Switch to Threaded View
Hive >> mail # user >> unable to partition the table


Copy link to this message
-
Re: unable to partition the table
sorry for the spam. but one correction.  json_pp appears to be part of the
perl core so if you have a modern perl you may already have it installed.
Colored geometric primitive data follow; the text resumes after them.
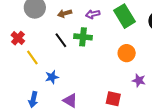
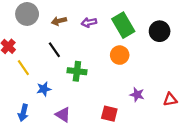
green cross: (83, 37) -> (77, 71), moved
orange circle: (127, 53) -> (120, 55), moved

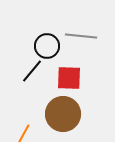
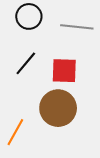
black circle: (47, 46) -> (29, 16), moved

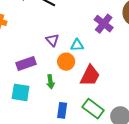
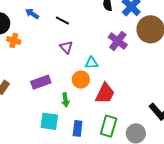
purple triangle: (52, 40) -> (66, 47), moved
cyan square: (21, 92) -> (49, 121), moved
green rectangle: (93, 109) -> (109, 126), turned 70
On Mon, Jul 1, 2013 at 1:31 PM, Stephen Sprague <[EMAIL PROTECTED]> wrote:

> ok. so i just learned of a perl script called "json_pp"  (for json
> pretty_prrint) that is a binary included in the distro for the perl JSON
> module.  You gotta figure there are analogous tools in other languages as
> well but given this is a binary it doesn't matter much what language its
> written in - it just works.
>
> so doing this:  $ hive -e 'select <your_json_column> from <your_table>' |
> json_pp
>
> you'd actually be able to see what your json looks like in a human
> readable fashion.
>
> get the binary (and the module) here: https://metacpan.org/module/JSON
>
>
> On Wed, Jun 26, 2013 at 4:38 PM, Sunita Arvind <[EMAIL PROTECTED]>wrote:
>
>> Ok. Thanks Stephen. I will try that out.
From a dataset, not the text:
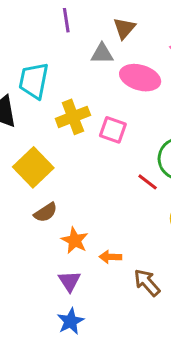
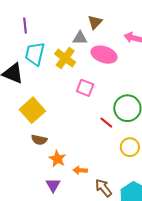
purple line: (66, 20) -> (25, 25), moved
yellow cross: (73, 117) -> (65, 58), moved, turned -35
brown semicircle: (46, 212) -> (39, 140), turned 42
>> Will update the group if I am able to get this to work. For now, I will
>> continue with non-partitioned table.
>>
>> regards
>> Sunita
>>
>>
>> On Wed, Jun 26, 2013 at 7:11 PM, Stephen Sprague <[EMAIL PROTECTED]>wrote:
>>
>>> it would appear to be that you may partition only by non-nested
>>> columns.  I would recommend transforming your original dataset into one
>>> where the first column is YYYYMM and the rest is your json object.  During
>>> this transformation you may also wish to make further optimizations as well
>>> since you'll be scanning every record.
>>>
>>> as always my 2 cents only.
>>>
>>>
>>> On Wed, Jun 26, 2013 at 3:47 PM, Sunita Arvind <[EMAIL PROTECTED]>wrote:
>>>
>>>> Hi,
>>>>
>>>> I am unable to create a partitioned table.
>>>> The error I get is:
>>>> FAILED: ParseException line 37:16 mismatched input
>>>> '"jobs.values.postingDate.year"' expecting Identifier near '(' in column
>>>> specification
>>>>
>>>> I tried referring to the columns in various ways,
>>>> S.jobs.values.postingDate.year, with quotes, without quotes, get the same
>>>> error. Also tried creating a partition by year alone. Still get the same
>>>> error.
>>>>
>>>> Here is the create table statement:
>>>>
>>>> create external table linkedin_JobSearch (
>>>> jobs STRUCT<
>>>> values : ARRAY<STRUCT<
>>>> company : STRUCT<
>>>> id : STRING,
>>>> name : STRING>,
>>>> postingDate : STRUCT<
>>>> day : STRING>,
>>>> descriptionSnippet : STRING,
>>>> expirationDate : STRUCT<
>>>> ......
>>>> .......
>>>> locationDescription : STRING>>>
>>>> )
>>>> PARTITIONED BY ("jobs.values.postingDate.year" STRING,
>>>> "jobs.values.postingDate.month" STRING)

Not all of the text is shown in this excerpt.